Any link I click to get to my Sent PM's, results in a 404 Not Found error.










For now I have bookmarked this (which works) but the links in the UserCP that I click, don't take me there.


----------



## Mike Lang (Nov 17, 1999)

On all devices?
Anyone else seeing this?


----------



## Marc (Jun 26, 1999)

I just tried and it's working properly for me.

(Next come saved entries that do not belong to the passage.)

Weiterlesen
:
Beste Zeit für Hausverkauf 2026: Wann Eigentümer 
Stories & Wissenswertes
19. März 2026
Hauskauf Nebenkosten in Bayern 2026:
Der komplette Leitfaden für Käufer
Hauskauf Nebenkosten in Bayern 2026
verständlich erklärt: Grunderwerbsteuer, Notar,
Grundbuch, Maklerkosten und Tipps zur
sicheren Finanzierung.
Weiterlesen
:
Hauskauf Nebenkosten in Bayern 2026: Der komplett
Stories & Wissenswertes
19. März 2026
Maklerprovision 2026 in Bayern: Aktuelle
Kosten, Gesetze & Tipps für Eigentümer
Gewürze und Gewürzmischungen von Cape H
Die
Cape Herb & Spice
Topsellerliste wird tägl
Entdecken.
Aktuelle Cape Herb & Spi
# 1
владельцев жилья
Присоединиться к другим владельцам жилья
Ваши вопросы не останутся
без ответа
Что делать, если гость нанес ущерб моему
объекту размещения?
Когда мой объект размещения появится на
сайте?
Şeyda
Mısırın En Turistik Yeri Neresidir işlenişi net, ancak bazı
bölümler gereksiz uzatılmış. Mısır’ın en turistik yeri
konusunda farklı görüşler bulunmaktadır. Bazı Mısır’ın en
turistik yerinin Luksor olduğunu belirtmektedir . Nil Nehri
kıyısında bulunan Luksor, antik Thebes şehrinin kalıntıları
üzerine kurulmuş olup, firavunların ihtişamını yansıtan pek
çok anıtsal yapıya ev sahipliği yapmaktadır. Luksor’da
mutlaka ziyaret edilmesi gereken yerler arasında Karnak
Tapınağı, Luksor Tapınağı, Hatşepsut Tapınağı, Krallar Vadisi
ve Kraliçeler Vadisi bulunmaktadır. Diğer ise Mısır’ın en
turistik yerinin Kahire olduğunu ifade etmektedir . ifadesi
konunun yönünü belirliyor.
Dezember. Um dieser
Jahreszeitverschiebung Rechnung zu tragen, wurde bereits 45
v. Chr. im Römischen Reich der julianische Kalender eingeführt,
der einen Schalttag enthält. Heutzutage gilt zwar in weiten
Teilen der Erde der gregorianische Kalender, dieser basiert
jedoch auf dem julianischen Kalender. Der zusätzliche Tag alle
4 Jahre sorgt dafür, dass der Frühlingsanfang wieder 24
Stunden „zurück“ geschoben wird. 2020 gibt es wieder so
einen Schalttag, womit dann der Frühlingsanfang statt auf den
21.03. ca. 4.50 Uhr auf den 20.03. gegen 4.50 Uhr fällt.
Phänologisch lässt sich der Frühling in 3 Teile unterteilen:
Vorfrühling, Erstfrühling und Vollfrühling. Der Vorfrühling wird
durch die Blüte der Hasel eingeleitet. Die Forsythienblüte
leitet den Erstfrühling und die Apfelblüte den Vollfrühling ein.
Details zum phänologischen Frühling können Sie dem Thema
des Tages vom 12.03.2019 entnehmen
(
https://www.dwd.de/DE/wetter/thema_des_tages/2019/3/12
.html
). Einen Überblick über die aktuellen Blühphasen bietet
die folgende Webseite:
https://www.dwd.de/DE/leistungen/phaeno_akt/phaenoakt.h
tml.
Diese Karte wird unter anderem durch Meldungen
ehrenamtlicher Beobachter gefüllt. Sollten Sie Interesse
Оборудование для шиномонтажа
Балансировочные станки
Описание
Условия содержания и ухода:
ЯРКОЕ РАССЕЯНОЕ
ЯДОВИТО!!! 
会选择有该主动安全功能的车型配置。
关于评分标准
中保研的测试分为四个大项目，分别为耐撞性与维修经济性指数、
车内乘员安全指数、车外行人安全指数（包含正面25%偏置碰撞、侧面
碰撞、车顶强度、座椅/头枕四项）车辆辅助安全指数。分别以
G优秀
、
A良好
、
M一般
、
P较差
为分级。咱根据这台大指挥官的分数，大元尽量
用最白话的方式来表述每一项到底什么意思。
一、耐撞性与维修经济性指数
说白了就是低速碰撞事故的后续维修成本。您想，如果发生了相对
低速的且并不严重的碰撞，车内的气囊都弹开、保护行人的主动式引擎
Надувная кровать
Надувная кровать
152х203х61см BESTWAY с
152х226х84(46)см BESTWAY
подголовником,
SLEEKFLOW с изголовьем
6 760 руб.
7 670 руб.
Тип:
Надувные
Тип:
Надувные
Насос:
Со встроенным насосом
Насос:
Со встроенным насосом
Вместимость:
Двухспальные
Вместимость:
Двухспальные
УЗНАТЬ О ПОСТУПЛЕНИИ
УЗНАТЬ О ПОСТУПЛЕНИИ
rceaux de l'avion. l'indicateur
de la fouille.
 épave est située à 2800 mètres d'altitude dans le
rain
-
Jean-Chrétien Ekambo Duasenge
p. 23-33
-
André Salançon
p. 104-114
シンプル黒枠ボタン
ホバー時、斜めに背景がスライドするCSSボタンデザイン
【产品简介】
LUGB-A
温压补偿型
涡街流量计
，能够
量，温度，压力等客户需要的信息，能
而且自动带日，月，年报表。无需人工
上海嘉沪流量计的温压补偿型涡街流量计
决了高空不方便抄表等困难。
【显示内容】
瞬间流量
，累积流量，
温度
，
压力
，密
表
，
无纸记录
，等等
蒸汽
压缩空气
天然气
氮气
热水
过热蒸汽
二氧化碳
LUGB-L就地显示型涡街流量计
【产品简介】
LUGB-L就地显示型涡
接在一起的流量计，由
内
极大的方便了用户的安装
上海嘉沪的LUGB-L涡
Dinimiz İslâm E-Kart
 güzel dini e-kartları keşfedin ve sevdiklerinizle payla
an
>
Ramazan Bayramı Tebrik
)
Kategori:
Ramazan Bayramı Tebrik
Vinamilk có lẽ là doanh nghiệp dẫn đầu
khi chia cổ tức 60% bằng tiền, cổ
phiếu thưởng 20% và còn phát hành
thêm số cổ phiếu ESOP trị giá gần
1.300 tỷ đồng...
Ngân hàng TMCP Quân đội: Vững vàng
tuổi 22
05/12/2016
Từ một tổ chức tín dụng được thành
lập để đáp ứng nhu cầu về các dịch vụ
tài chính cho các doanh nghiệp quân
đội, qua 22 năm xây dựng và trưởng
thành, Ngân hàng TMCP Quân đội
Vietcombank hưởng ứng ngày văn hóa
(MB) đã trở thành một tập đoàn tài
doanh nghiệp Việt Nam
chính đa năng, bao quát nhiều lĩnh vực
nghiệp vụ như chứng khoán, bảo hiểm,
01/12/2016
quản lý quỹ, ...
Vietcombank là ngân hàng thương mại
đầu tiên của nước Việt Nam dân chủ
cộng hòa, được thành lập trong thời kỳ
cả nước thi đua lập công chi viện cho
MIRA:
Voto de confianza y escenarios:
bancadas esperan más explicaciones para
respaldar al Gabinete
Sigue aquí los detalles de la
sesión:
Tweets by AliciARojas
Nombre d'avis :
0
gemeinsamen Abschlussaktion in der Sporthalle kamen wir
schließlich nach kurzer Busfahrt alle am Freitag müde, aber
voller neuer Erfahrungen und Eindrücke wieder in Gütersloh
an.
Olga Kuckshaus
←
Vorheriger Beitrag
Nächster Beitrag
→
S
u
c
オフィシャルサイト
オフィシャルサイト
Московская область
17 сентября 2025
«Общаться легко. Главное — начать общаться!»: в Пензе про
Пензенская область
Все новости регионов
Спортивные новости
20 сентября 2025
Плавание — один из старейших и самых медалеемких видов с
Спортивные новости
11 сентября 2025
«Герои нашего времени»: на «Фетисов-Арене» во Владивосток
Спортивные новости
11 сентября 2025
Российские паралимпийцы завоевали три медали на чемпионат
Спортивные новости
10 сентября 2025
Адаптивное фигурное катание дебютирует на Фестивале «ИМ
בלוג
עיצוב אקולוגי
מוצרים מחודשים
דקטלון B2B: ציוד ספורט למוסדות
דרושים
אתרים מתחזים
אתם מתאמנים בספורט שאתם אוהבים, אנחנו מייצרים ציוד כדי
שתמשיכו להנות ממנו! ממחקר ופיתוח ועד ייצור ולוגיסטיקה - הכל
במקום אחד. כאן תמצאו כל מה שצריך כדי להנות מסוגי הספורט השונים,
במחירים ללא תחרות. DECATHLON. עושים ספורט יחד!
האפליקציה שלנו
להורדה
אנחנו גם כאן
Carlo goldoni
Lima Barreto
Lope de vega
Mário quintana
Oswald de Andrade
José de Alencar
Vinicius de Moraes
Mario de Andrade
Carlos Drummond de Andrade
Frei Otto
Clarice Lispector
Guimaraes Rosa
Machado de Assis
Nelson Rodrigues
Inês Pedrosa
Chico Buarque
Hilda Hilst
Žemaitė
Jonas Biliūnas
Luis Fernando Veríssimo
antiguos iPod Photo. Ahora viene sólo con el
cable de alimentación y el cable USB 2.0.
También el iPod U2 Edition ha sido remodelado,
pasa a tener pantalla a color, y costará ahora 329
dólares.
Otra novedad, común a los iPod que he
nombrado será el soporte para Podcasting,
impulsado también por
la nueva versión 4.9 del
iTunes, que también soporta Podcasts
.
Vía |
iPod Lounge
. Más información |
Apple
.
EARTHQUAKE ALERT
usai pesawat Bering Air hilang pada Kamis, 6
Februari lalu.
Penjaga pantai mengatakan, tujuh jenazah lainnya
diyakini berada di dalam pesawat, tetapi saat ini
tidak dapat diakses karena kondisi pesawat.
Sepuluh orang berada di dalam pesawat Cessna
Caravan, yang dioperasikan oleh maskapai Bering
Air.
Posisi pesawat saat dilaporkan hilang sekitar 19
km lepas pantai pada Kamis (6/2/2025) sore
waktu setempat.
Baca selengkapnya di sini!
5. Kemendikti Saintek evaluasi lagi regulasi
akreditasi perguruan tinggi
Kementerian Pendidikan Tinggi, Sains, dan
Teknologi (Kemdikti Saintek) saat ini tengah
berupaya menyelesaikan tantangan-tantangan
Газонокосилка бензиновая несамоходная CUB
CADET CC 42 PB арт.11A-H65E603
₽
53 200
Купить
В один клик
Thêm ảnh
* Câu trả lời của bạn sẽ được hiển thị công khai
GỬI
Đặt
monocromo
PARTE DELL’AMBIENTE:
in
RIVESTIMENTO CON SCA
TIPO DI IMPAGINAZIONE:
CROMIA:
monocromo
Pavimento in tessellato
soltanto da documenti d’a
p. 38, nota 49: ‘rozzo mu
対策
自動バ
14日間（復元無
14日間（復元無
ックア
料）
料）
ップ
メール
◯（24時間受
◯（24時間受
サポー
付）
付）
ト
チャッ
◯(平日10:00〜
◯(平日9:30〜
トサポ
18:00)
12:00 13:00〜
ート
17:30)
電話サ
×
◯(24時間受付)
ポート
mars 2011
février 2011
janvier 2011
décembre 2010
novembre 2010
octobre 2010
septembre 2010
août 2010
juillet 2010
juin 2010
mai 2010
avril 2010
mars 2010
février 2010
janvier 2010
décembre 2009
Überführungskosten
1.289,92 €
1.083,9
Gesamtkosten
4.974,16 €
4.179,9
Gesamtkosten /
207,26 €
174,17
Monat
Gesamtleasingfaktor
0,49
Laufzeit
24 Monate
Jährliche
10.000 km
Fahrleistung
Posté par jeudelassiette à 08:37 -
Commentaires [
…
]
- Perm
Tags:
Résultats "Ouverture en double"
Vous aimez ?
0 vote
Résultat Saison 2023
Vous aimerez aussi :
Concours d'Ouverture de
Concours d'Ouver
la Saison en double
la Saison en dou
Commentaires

It may help to know how the URL it takes you to differs from the working one.


----------



## unitron (Apr 28, 2006)

I just discovered I got one back around the end of November but never got the usual pop up notification.


----------



## rhuntington3 (May 1, 2001)

It's working for me.


----------



## Fofer (Oct 29, 2000)

Thanks for the replies, everyone. So I've done some experimenting and see that it's only happening for me in Safari and not Chrome, and only when I have my collection of extensions enabled. So obviously one of my extensions is interfering with this link in the UserCP. Odd! My next step will be to do some "process of elimination" troubleshooting, to try and figure out WHICH Safari extension, exactly, is causing this strange bug.

Stay tuned...


----------



## Fofer (Oct 29, 2000)

I found the culprit. It's "⌘-Click Avenger". With this extension disabled, I'm able to access that Sent PM links again in Safari. I'll send its developer a note.

FWIW, their "Unread→Tabs" extension (linked on the same page) is pretty great, and saves me so many clicks, with every visit to TCF and other vBulletin forums. I love it.

Thanks, everybody.


----------